Before-start vs mid-execution cancellation

  • Before start / before first cancellation check:

    • task::future users that race on ct.wait() can resolve cancellation once they enter select!.
    • task::blocking users only observe cancellation when closure code reaches heartbeat().
  • Mid-execution:

    • blocking: next heartbeat() returns Err("Aborted: ...").
    • future: ct.wait() branch wins select!, then code cancels subordinate async machinery.
    • shell: cancellation triggers a Tokio cancellation token, sends descendant termination waves, waits up to 2 seconds for the command task, then aborts the task if needed.
    • PTY: heartbeat failure or kill() terminates PTY child/process targets and drains output briefly.

Heartbeat expectations for long-running loops

heartbeat() must run at predictable cadence in loops with unbounded or large work sets.

Observed patterns:

  • glob filtering checks entries during scan/filter work.
  • fd scoring checks scanned candidates.
  • grep checks before/during expensive search and passes tokens into shared scan/cache helpers.
  • run_pty_sync checks every loop tick with a maximum 16ms wait cadence.
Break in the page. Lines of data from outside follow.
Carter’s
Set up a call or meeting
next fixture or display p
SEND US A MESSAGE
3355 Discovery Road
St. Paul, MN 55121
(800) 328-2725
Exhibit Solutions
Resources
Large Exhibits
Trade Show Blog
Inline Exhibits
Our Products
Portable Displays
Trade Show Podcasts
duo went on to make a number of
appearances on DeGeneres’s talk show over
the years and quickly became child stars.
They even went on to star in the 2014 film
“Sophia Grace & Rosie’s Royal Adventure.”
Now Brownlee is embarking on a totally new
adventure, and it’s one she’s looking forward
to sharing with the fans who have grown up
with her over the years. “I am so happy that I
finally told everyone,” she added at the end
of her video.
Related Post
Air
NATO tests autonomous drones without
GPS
Practical rule: no loop over external-size input should exceed a short bounded interval without a heartbeat.

Failure behavior and error propagation to JS

Blocking tasks

Error path:

  1. Closure returns Err(napi::Error) (including heartbeat() abort).
  2. Task::compute() returns Err.
  3. AsyncTask rejects JS promise.

Typical error strings:

  • Aborted: Timeout
  • Aborted: Signal
  • domain errors (Failed to decode image: ..., Conversion error: ..., etc.)

Future tasks

Error path:

  1. Async body returns Err(napi::Error) or join failure is mapped (... task failed: {err}).
  2. task::future-spawned promise rejects.
  3. Shell and PTY command APIs model cancellation as structured results instead of rejection when the cancellation path wins: exitCode omitted, cancelled or timedOut set.

Cancellation reporting split

  • Abort as error: blocking exports using heartbeat()?.
  • Abort as typed result: shell/PTY command APIs that model cancellation in result structs.
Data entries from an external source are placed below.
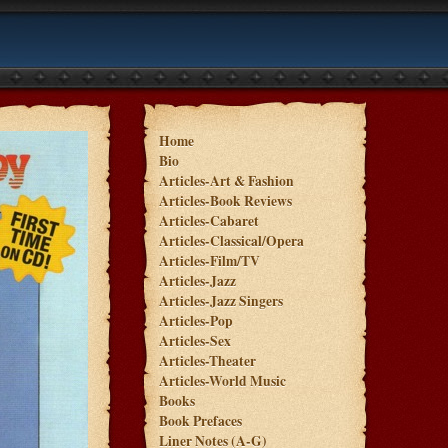
Home
Bio
Articles-Art & Fashion
Articles-Book Reviews
Articles-Cabaret
Articles-Classical/Opera
Articles-Film/TV
Articles-Jazz
Articles-Jazz Singers
Articles-Pop
Articles-Sex
Articles-Theater
Articles-World Music
Books
Book Prefaces
Liner Notes (A-G)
Choose one model per API and document it explicitly.

Common pitfalls

  1. Missing heartbeat in blocking loops

    • Symptom: timeout/signal appears ignored until loop ends.
    • Fix: add ct.heartbeat()? at loop top and before expensive per-item steps.
  2. Long uncancelable sections

    • Symptom: cancellation latency spikes during single large call (decode, sort, compression, parser invocation, etc.).
    • Fix: split work into chunks with heartbeat boundaries; if impossible, document latency.
  3. Blocking async executor

    • Symptom: async API stalls when sync-heavy code runs directly in future.
    • Fix: move CPU/sync blocks to task::blocking or tokio::task::spawn_blocking.
  4. Inconsistent cancel semantics

    • Symptom: one API rejects on cancel, another resolves with flags, confusing callers.
    • Fix: standardize per domain and keep docs aligned.
  5. Forgetting cancellation bridge in nested async tasks

    • Symptom: outer token is cancelled but inner readers/subprocess tasks keep running.
    • Fix: bridge cancellation to inner token/signal and enforce grace timeout + forced abort fallback.
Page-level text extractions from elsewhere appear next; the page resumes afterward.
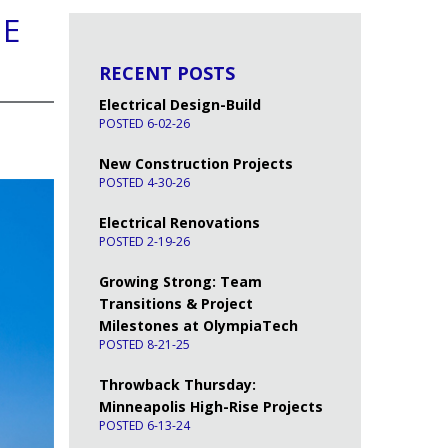
HE
RECENT POSTS
Electrical Design-Build
POSTED 6-02-26
New Construction Projects
POSTED 4-30-26
Electrical Renovations
POSTED 2-19-26
Growing Strong: Team
Transitions & Project
Milestones at OlympiaTech
POSTED 8-21-25
Throwback Thursday:
Minneapolis High-Rise Projects
POSTED 6-13-24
Checklist for new cancellable exports

  1. Classify work correctly:

    • CPU-bound or sync blocking -> task::blocking.
    • async I/O / await orchestration -> task::future.
  2. Expose cancel inputs when needed:

    • include timeoutMs and signal in #[napi(object)] options,
    • create let ct = task::CancelToken::new(timeout_ms, signal);.
  3. Wire cancellation through all layers:

    • blocking loops: ct.heartbeat()? at stable intervals,
    • async orchestration: race with ct.wait() and cancel sub-tasks/tokens.
  4. Decide cancellation contract:

    • reject promise with abort error, or
    • resolve typed { cancelled, timedOut, ... },
    • keep this contract consistent for the API family.
  5. Propagate failures with context:

    • map errors via Error::from_reason(format!("...: {err}")),
    • include stage-specific prefixes (spawn, decode, wait, etc.).
  6. Handle before-start and mid-flight cancellation:

    • cancellation check/await must happen before expensive body and during long execution.
  7. Validate no executor misuse:

    • no long sync work directly inside async futures without spawn_blocking/blocking task wrapper.